PROBLEM DESCRIPTION – Keep only the lines of the listing that include the word "СВАО", and copy them.

ENTRIES SHOWN –
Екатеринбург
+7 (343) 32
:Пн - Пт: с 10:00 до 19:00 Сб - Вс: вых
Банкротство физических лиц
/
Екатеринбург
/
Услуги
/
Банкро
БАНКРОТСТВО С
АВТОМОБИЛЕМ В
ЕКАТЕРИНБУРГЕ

---

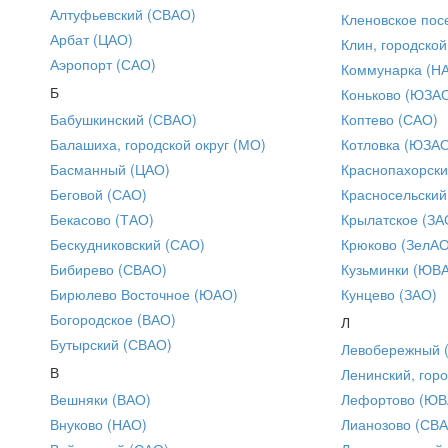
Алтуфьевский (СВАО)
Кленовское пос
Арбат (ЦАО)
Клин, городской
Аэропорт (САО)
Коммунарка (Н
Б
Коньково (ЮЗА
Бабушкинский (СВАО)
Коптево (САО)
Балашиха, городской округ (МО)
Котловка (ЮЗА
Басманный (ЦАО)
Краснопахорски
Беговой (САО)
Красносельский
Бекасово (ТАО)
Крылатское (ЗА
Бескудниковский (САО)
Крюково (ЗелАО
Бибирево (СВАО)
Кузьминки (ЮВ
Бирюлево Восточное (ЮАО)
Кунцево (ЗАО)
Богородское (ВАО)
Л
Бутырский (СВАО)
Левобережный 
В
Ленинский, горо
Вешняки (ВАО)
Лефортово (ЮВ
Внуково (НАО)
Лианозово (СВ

...

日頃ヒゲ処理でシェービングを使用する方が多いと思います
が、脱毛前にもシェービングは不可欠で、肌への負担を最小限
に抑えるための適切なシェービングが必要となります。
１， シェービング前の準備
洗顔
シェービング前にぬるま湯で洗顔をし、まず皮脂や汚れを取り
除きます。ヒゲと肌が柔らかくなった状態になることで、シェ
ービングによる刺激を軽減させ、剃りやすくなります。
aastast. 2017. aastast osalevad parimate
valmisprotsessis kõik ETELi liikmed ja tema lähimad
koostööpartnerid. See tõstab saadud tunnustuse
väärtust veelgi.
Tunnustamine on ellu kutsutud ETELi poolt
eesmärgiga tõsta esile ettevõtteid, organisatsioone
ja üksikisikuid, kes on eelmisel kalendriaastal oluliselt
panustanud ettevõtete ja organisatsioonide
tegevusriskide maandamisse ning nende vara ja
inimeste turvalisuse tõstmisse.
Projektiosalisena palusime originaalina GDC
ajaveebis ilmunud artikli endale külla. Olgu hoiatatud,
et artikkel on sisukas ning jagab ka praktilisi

ANSWER FOR THIS EXERCISE –
Алтуфьевский (СВАО)
Бабушкинский (СВАО)
Бибирево (СВАО)
Бутырский (СВАО)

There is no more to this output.